Marriage of Talebi and Sarvari CA4/3

CourtCalifornia Court of Appeal
DecidedMarch 3, 2022
DocketG059168
StatusUnpublished

This text of Marriage of Talebi and Sarvari CA4/3 (Marriage of Talebi and Sarvari CA4/3) is published on Counsel Stack Legal Research, covering California Court of Appeal primary law. Counsel Stack provides free access to over 12 million legal documents including statutes, case law, regulations, and constitutions.

Bluebook
Marriage of Talebi and Sarvari CA4/3, (Cal. Ct. App. 2022).

Opinion

Filed 3/3/22 Marriage of Talebi and Sarvari CA4/3

NOT TO BE PUBLISHED IN OFFICIAL REPORTS California Rules of Court, rule 8.1115(a), prohibits courts and parties from citing or relying on opinions not certified for publication or ordered published, except as specified by rule 8.1115(b). This opinion has not been certified for publication or ordered published for purposes of rule 8.1115.

IN THE COURT OF APPEAL OF THE STATE OF CALIFORNIA

FOURTH APPELLATE DISTRICT

DIVISION THREE

In re Marriage of FARHAD TALEBI and AREZOO SARVARI.

FARHAD TALEBI, G059168 Respondent, (Super. Ct. No. 16D002615) v. OPINION AREZOO SARVARI,

Appellant.

Appeal from a judgment of the Superior Court of Orange County, Nathan T. Vu, Judge. Affirmed. Arezoo Savari, in pro. per.; and Holstrom, Block & Parke and Ronald B. Funk for Appellant. The Appellate Law Firm and Berangere Allen-Blaine for Respondent. Appellant Arezoo Sarvari appeals from a judgment dissolving her marriage to Respondent Farhad Talebi, arguing the trial court erred by refusing to consider her evidence on the parties’ date of separation, and by setting the amount of spousal support to zero. We conclude the trial court did not abuse its discretion by relying on appellant’s verified response to fix the parties’ date of separation, or by setting the amount of appellant’s spousal support at zero based on findings that appellant failed to testify credibly about her current earning capacity and income. Accordingly, we affirm.

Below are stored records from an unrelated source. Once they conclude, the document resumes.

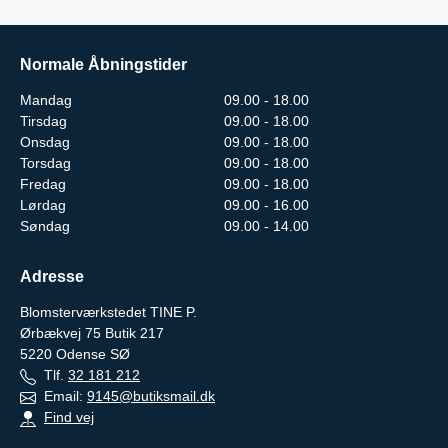
Normale Åbningstider
Mandag
09.00 - 18.00
Tirsdag
09.00 - 18.00
Onsdag
09.00 - 18.00
Torsdag
09.00 - 18.00
Fredag
09.00 - 18.00
Lørdag
09.00 - 16.00
Søndag
09.00 - 14.00
Adresse
Blomsterværkstedet TINE P.
Ørbækvej 75 Butik 217
5220
Odense SØ
Tlf.
32 181 212
Email:
9145@butiksmail.dk
Find vej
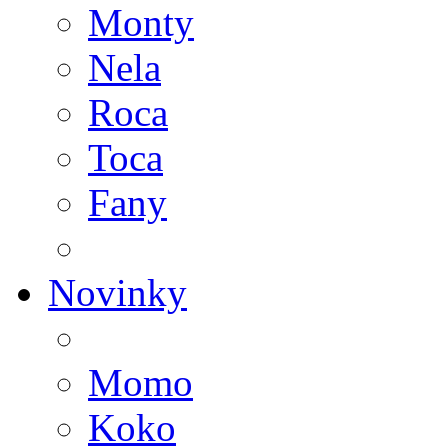
Monty
Nela
Roca
Toca
Fany
Novinky
Momo
Koko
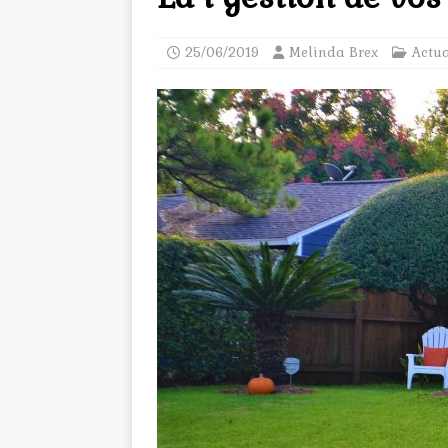
25/06/2019
Melinda Brex
Actua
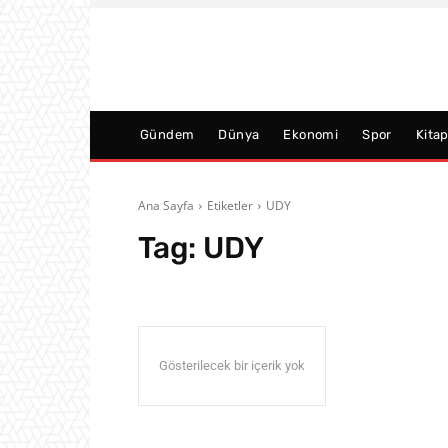
Gündem
Dünya
Ekonomi
Spor
Kita
Ana Sayfa
Etiketler
UDY
Tag:
UDY
Gösterilecek bir içerik yok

FACTUAL AND PROCEDURAL HISTORY Appellant and respondent were married on July 1, 1995. In 2016, respondent filed a petition for dissolution of the marriage, which specified January 1, 2015, as the date of separation. Appellant’s response, verified under penalty of perjury, agreed with respondent’s petition that the date of separation was January 1, 2015. This information is gleaned from the briefs of the parties, the reporter’s transcript, and the trial court’s judgment of dissolution, as neither the response nor the petition themselves are included in the record. During the pendency of the case, respondent sought discovery from appellant regarding various aspects of her finances, apparently including documents relating to a mortgage obtained by appellant for her home in Canada. Appellant failed to respond sufficiently to these requests, despite twice being ordered to do so, was twice 1 sanctioned, and ultimately did not produce documents relating to this mortgage. On the first day of trial, appellant (who at that point was self-represented) took the position that the date of separation was September 2016, not January 1, 2015. The trial court asked appellant whether she had filed a document taking that position

1 This information is largely gleaned from the briefs, the reporter’s transcript, the trial court’s judgment, and a minute order on one of respondent’s motions for sanctions, as the discovery motions themselves are not included in the record.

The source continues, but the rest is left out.